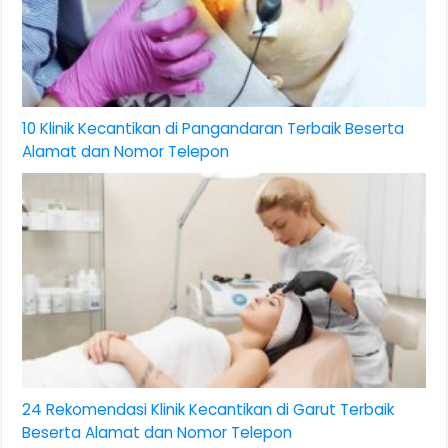
10 Klinik Kecantikan di Pangandaran Terbaik Beserta
Alamat dan Nomor Telepon
24 Rekomendasi Klinik Kecantikan di Garut Terbaik
Beserta Alamat dan Nomor Telepon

Task:
Set down the lines from the one with "24 Rekomendasi Klinik" through the end of the data above. Keep each exactly as written and add no other line.

Response box:
24 Rekomendasi Klinik Kecantikan di Garut Terbaik
Beserta Alamat dan Nomor Telepon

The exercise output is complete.